# WIP Thistle



## Blue Angel (Aug 4, 2013)

New commission. Golden Labrador that passed 5 years ago. Her name is Thistle. Just getting started....


----------



## Blue Angel (Aug 4, 2013)




----------



## Susan Mulno (Apr 13, 2015)

This is going to be amazing! Great angle!


----------



## leighann (May 10, 2015)

Beautiful!! Today is one year since we lost our Zoie. She was our heart. We miss her so much. 

Since I truly suck at realism, I would like to get her portrait some day. :wink:

:vs_cool:


----------



## Erilia (Jul 23, 2015)

This is so nice, I love the angle and this dog so so cute :vs_blush:
Amazing colored pencils work, what kind did you use ? What brand ?:biggrin:


----------



## chanda95 (Apr 6, 2011)

Beautiful!!! I lost two of my dogs a few years back and still haven't gotten over their loss enough to draw a picture of them. It's too hard..they were a member of my family for 15 years. Great job.


----------



## Blue Angel (Aug 4, 2013)

Erilia said:


> This is so nice, I love the angle and this dog so so cute :vs_blush:
> Amazing colored pencils work, what kind did you use ? What brand ?:biggrin:


Prismacolor on Strathmore 300 Bristol board.


----------



## Blue Angel (Aug 4, 2013)




----------



## Blue Angel (Aug 4, 2013)

Added another pose of her when she was very old....still have a ways to go. Large piece at 18" x 24'.


----------



## Susan Mulno (Apr 13, 2015)

Love it! Her life on one sheet, that is great!


----------



## Melody Jeoulex (Apr 29, 2015)

It's so adorable >< I'm loving it <3


----------



## FanKi (Apr 23, 2015)

This is... pfff... Wow wow wow

No words.


----------



## leighann (May 10, 2015)

Oh, wow...what a pretty baby. I will have to commission you sometime for a portrait of our Zoie. You have really shown how much Thistle was loved.
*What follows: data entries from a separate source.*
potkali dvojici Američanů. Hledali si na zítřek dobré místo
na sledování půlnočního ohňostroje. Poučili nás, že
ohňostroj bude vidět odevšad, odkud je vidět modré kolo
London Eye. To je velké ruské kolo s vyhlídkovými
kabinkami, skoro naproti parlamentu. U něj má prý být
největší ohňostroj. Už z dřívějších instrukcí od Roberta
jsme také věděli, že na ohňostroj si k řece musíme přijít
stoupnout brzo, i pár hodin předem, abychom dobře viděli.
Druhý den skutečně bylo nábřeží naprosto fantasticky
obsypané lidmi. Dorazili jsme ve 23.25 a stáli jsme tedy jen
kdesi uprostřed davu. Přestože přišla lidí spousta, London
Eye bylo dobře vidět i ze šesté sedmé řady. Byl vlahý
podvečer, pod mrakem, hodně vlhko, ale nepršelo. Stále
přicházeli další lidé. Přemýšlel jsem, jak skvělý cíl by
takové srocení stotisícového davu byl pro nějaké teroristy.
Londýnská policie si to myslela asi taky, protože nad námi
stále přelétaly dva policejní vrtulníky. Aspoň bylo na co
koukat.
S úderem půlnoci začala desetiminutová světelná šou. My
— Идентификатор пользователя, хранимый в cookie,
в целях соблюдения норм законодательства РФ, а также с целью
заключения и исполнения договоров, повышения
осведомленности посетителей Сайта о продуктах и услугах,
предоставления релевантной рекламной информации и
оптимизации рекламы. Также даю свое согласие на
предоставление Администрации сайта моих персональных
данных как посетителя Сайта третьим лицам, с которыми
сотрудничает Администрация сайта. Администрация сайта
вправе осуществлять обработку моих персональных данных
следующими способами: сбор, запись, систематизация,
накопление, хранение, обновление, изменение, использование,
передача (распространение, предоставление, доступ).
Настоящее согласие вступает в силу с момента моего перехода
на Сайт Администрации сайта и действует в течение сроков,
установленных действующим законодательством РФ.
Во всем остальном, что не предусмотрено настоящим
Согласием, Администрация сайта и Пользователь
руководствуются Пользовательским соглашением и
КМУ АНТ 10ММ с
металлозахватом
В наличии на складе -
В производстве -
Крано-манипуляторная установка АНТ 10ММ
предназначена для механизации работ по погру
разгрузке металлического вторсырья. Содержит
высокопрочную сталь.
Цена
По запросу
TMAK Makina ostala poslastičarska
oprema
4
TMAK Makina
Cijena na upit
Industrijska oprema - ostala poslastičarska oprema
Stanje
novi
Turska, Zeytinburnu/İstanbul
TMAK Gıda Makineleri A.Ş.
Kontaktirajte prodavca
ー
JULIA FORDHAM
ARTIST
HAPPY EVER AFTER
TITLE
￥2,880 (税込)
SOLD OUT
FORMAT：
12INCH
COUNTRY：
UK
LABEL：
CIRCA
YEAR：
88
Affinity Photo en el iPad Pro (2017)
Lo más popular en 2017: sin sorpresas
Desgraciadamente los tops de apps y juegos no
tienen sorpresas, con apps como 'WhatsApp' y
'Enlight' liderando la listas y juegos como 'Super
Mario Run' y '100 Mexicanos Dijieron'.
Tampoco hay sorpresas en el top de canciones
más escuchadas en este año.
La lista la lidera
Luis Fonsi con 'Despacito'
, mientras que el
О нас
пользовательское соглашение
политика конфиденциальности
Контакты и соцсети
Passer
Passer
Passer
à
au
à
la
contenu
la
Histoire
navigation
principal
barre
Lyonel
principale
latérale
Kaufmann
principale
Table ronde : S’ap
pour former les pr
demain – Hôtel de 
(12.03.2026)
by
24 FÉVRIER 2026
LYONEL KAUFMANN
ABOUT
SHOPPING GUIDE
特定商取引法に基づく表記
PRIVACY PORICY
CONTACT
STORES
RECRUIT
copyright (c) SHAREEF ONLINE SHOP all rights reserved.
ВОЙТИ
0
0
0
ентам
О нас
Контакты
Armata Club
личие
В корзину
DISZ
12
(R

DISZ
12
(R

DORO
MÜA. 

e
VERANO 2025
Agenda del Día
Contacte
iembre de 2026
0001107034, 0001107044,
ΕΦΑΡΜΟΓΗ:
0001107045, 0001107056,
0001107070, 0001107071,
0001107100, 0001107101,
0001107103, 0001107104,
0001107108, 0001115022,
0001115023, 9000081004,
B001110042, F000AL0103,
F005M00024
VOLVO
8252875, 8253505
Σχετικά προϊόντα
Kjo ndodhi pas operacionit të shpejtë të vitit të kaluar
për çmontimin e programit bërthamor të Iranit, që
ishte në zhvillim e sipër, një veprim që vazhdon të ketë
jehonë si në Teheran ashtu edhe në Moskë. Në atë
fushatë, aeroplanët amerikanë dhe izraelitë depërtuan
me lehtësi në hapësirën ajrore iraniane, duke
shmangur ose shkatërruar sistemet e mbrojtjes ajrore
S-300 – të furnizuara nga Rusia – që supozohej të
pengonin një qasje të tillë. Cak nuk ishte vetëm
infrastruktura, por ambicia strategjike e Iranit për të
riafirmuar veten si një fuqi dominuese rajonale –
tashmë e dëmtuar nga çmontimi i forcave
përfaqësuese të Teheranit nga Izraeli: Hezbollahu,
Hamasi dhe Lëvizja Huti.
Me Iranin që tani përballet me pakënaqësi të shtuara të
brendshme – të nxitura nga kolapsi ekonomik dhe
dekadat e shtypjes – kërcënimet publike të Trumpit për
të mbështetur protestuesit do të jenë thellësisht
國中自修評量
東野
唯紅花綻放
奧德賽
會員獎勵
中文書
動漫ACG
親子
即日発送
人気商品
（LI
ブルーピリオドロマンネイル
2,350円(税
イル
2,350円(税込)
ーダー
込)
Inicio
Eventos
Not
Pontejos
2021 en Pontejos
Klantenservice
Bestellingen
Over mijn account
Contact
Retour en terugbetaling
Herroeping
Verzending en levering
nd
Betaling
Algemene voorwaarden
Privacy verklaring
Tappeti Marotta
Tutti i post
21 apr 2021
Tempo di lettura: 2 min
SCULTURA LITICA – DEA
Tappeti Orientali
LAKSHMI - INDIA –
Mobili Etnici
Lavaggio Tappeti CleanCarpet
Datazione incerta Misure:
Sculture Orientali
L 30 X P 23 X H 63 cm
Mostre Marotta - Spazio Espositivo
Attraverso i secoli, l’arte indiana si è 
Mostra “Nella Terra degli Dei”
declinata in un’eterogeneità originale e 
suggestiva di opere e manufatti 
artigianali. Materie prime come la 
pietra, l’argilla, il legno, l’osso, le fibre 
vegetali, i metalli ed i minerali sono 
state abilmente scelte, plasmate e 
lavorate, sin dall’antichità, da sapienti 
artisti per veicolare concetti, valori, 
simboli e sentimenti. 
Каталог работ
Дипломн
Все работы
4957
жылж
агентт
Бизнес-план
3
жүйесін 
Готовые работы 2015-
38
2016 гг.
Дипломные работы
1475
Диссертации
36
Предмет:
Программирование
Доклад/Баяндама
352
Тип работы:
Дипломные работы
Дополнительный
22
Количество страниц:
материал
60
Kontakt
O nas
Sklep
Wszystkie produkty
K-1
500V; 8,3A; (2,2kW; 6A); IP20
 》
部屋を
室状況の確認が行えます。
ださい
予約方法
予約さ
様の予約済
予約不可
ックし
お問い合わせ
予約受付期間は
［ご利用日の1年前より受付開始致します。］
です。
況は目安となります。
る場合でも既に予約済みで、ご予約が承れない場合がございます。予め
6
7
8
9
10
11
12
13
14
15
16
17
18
This is my Zoie....we miss her so much :unhappy:


----------



## Blue Angel (Aug 4, 2013)

leighann said:


> Oh, wow...what a pretty baby. I will have to commission you sometime for a portrait of our Zoie. You have really shown how much Thistle was loved.
> 
> This is my Zoie....we miss her so much :unhappy:


Zoie is beautiful! Send me an email at your convenience. [email protected]


----------



## Blue Angel (Aug 4, 2013)

Finished!


----------



## TerryCurley (Jan 4, 2015)

This is a fantastic drawing. It kind of makes me sad knowing that he has passed. I love dogs, in fact I love dogs more than I love most people.


----------



## Susan Mulno (Apr 13, 2015)

It's fantastic! What a lovely tribute.


----------



## FanKi (Apr 23, 2015)

Once again back is the incredible! 

Master Piece!


----------



## leighann (May 10, 2015)

It turned out so wonderful!!! Once we get settled into a new house, will be emailing you :biggrin:


----------